We are celebrating 35 years of Susquehanna Waldorf School this year! In honor of our 35th anniversary, we’re interviewing members of our community to share why they love SWS. Alum Parent and Board of Trustees President, Dave Knapp, sat down with us to talk about his experience at SWS.

What led his family to SWS…

My children are Tim and Mike and they graduated in 2001 and 2004. Tim was in the first class to go to 8th grade. They attended preschool through 8th grade. They were at SWS as long as they could be. 

We lived near SWS and my wife was participating in a breastfeeding support group and she had heard about the school there. She suggested it to me and I asked, “why would we want to go to a private school?” We had both gone to public school and did fine. I had concerns about how to afford the school. Then we came to an open house with Miss Linda and Boel Neville, both of whom are organizers of the original school.

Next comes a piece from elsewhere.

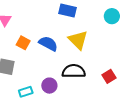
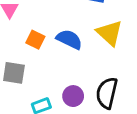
black semicircle: (74, 71) -> (107, 93), moved, turned -75

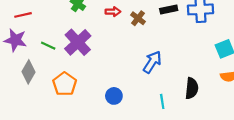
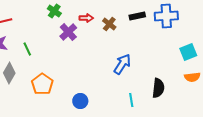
purple cross: (78, 42) -> (68, 32), moved, size x0.7
green line: (48, 46) -> (27, 49), turned 40
blue circle: (114, 96) -> (80, 101), moved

They just swept Tim into the room and embraced all of us. I was enchanted. Even as a guy who wasn’t easily enchanted at that point in my life, I was like “wow, this is pretty special.” Those two teachers were very special. There was a tangible welcomeness to the school. I remember the feeling that my child felt comfortable. He’s not someone that jumps in, he’s a watcher. He just got swept into it and was comfortable from the beginning which was very impressive to me. It really hasn’t changed. It’s only gotten better.

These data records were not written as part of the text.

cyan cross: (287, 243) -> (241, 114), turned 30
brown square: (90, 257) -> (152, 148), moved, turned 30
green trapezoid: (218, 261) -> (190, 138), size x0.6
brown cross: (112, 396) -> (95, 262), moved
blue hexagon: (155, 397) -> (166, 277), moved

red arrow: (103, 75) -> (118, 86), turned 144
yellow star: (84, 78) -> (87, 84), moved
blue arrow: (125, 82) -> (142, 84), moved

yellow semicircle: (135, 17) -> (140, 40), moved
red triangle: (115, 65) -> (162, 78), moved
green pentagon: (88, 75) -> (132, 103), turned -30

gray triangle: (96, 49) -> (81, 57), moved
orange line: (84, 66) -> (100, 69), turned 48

What made your family decide to stay through 8th grade?

Miss Linda was Tim and Mike’s teacher and the first student report that we received was incredible. She knew him better than I knew him at that point. It was so clear that she was completely aware of who my child was. That just brought tears to my eyes. I knew he was in the right place. Kindergarten was the next step and just as good. It wasn’t even a question after that. We just knew they were in the right place.

How did Waldorf education impact your children?

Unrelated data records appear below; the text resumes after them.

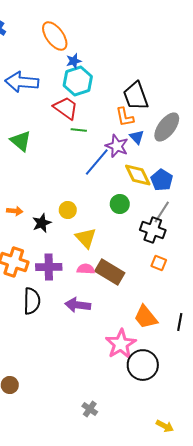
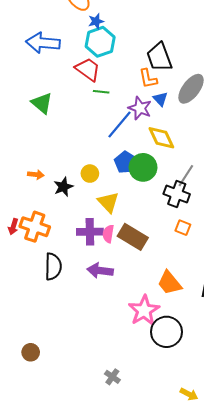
blue pentagon: (162, 180) -> (126, 162), moved
green circle: (120, 204) -> (143, 167), size x1.4
purple cross: (49, 267) -> (90, 232), moved
pink semicircle: (86, 269) -> (108, 234), turned -84

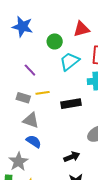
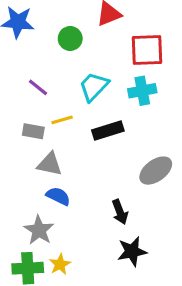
cyan trapezoid: (69, 61) -> (94, 86), moved
black arrow: (72, 157) -> (120, 212), turned 98

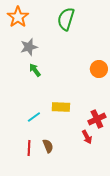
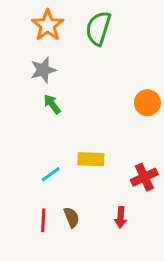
orange star: (18, 17) -> (48, 25), moved
red arrow: (87, 137) -> (121, 217), moved, turned 32

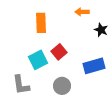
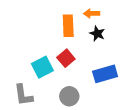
orange rectangle: (41, 23) -> (68, 26), moved
black star: (101, 30) -> (97, 34), moved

Tim is an architect in Philadelphia. The art part of Waldorf education really contributed to that. He’s a really talented person in terms of being able to design buildings. Mike is a senior managing director for a consulting group and he lives in Austin. I think people wonder about Waldorf schools, like reading and math. Well, Tim’s an architect and Mike was a business major. They were both academically and socially ahead of their peers in high school. They both went to good, independent colleges. Colleges love Waldorf students. Every admissions director I talked to said that was a bonus on their resume. What I’m most proud of, though, is the kind of human beings they are. They’re really good people in addition to having good jobs. I feel really proud and happy that this school helped get them to that point. I think our kids help the world.

Jen, Tim, Mike and their partners

How did SWS impact you as a parent?

It really had a profound effect on me and only in hindsight can I see it. No one is taught how to be a parent. We have role models. Good or bad depending on the family. I was fortunate to have good ones but in this case, we also had the role model of our school. I often say that this school has been as important to me as it’s been to my kids. And that’s high praise because it’s been spectacular for my kids.

I got involved in the board probably 2 years into my children being students. I was board president within a year after that. It was my first experience really giving to something. I found volunteerism at SWS and that has completely changed my life. The greatest gift that anyone can ever receive is the gift of giving. I’ve come to really believe that. I think part of the success of this specific school is that you have involved parents. Raising a child takes a community. It takes a village. The participation of parents helps the students, helps the teachers, and it also helps the parents. By participating, parents learn how to be better parents. I was fortunate that I was encouraged to be on the board here and grateful to have been invited back last year. The school has made me a better parent and a better person. The community supports our children and our parents. The school and the children are better for that. 

What makes SWS special?

I’ve often said that the single greatest thing we can provide for our children is self-confidence. If we can show them how to believe in themselves, all is possible. I feel that both of our boys have that. I think Jen and I helped to provide that, they came with that out of the womb, but SWS supported and nurtured it. I liked the way Lili put it: that every part of SWS (teachers, staff, parents) all support our children to become the best person they were meant to be. I also think critical thinking, learning how to work together, and believing deeply in themselves is crucial. We live in a world that is focused on separation and not working together and this school is all about working together. I think that we’re literally sending kids out into the world who can make the world a better place.